### Assignment
Please count how many lines of the data include the word "выше". Give only that number in reply.

[Page-level text extractions]
'''

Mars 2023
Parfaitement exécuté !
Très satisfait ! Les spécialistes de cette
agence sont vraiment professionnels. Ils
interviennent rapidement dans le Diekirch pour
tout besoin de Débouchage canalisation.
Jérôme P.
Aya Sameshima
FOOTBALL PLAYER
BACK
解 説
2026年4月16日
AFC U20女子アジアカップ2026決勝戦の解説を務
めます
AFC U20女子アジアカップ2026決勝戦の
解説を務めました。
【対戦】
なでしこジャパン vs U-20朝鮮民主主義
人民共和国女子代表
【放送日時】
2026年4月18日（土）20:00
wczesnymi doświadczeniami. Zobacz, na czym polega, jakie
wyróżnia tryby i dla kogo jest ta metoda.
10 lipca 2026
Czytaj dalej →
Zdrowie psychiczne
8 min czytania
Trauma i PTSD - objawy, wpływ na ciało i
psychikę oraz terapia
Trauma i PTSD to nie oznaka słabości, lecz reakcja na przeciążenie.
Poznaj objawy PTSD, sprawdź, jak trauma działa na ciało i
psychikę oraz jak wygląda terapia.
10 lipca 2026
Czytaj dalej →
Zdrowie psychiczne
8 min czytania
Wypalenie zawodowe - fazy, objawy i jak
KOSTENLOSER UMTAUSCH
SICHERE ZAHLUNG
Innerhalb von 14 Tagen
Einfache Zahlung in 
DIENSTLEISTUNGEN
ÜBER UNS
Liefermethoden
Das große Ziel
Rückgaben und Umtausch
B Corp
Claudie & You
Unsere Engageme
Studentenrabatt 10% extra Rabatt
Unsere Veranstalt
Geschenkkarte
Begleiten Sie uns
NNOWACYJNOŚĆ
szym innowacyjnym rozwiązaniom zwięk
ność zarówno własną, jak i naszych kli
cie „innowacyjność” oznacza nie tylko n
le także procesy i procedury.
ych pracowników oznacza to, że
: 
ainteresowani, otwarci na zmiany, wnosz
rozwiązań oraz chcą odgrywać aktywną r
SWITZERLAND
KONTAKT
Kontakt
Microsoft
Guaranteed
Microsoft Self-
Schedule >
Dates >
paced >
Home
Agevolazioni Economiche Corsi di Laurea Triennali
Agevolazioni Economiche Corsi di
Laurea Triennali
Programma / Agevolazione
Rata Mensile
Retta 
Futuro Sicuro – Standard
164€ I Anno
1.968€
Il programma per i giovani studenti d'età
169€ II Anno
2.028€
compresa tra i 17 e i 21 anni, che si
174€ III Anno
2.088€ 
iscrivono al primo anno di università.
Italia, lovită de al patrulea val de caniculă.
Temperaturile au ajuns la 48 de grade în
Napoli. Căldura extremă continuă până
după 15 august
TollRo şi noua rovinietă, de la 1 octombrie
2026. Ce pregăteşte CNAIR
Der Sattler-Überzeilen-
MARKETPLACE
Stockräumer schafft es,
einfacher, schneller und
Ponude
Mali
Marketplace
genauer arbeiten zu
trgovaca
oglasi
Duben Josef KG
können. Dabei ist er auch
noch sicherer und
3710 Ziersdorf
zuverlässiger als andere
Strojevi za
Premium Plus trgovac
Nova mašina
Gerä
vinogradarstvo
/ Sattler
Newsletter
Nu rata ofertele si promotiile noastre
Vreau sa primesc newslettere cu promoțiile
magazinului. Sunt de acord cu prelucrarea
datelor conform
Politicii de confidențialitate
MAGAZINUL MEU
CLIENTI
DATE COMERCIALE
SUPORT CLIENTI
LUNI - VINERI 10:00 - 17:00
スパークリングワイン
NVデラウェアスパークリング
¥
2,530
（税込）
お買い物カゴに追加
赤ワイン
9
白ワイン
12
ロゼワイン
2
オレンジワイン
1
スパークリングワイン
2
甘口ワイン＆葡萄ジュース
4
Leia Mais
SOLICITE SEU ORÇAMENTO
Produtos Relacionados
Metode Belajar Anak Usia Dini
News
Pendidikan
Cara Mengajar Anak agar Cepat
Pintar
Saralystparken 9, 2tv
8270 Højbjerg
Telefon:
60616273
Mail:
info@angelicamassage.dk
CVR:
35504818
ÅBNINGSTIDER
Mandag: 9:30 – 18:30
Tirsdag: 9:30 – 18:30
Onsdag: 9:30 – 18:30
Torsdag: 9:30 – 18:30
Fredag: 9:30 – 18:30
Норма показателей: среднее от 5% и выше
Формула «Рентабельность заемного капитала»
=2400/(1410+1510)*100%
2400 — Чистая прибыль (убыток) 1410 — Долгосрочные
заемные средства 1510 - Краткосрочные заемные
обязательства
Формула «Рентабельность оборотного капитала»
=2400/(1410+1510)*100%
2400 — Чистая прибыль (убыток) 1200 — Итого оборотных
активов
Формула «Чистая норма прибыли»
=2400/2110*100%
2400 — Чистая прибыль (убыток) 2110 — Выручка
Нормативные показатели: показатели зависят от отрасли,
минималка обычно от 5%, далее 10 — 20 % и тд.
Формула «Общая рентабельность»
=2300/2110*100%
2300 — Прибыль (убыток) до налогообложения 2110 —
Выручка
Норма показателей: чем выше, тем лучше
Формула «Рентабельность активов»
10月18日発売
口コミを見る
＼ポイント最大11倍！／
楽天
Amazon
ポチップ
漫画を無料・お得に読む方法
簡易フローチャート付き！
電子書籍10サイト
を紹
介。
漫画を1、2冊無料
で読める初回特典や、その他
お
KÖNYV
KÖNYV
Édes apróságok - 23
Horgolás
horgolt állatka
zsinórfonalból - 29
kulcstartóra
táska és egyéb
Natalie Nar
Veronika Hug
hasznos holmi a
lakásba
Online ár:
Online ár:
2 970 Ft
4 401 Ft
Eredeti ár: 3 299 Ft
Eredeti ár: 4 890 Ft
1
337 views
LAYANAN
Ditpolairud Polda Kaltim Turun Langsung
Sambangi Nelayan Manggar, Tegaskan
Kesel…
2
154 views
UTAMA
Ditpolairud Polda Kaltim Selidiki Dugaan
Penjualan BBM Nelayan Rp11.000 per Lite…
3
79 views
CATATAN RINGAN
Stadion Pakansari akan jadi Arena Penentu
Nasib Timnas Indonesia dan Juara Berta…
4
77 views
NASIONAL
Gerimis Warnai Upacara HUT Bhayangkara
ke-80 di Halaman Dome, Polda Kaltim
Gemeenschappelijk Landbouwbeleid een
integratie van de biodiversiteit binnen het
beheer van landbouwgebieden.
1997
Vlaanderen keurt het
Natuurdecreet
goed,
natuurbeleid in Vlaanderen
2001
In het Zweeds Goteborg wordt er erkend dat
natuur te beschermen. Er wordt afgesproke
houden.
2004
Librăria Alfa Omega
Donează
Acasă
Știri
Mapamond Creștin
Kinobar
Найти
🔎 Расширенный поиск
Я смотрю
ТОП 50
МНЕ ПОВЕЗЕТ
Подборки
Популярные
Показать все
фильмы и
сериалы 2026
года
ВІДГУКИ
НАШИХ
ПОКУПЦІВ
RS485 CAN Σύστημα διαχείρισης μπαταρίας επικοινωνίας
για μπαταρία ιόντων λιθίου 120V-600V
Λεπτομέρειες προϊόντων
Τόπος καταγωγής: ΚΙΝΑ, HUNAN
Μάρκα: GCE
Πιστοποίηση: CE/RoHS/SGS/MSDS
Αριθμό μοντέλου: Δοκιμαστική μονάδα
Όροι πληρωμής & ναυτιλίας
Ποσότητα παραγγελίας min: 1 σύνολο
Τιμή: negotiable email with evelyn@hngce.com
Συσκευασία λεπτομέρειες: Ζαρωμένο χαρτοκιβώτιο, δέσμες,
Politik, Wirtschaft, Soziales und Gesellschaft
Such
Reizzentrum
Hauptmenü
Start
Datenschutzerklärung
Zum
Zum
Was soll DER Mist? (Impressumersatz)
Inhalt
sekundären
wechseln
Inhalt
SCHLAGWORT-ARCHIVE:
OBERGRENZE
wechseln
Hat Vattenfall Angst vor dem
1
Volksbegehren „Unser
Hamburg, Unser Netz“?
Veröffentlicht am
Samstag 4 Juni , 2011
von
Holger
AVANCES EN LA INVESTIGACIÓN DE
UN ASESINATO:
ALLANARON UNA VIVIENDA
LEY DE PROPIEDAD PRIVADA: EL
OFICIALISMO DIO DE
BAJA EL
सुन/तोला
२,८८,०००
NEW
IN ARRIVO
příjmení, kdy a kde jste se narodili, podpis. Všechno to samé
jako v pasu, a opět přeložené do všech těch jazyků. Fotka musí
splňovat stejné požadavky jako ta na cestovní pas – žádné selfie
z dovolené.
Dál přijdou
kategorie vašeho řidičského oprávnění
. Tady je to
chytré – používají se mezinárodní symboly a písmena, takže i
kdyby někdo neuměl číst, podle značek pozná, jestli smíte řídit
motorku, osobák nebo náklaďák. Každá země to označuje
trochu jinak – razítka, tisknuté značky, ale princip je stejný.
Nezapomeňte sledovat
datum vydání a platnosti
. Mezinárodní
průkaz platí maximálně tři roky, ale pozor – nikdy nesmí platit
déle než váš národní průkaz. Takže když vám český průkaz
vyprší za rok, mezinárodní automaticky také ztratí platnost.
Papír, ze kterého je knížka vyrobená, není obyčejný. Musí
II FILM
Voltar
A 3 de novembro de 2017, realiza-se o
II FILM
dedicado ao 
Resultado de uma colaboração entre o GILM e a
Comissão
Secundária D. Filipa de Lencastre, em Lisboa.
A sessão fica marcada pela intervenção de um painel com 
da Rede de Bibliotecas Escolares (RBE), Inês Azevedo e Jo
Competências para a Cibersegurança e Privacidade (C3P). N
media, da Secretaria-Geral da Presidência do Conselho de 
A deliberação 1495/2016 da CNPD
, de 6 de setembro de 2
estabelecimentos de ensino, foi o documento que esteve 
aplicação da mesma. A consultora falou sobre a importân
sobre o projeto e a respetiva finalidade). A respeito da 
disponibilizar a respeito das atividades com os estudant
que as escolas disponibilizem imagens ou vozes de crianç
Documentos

'''

### Result of the task
2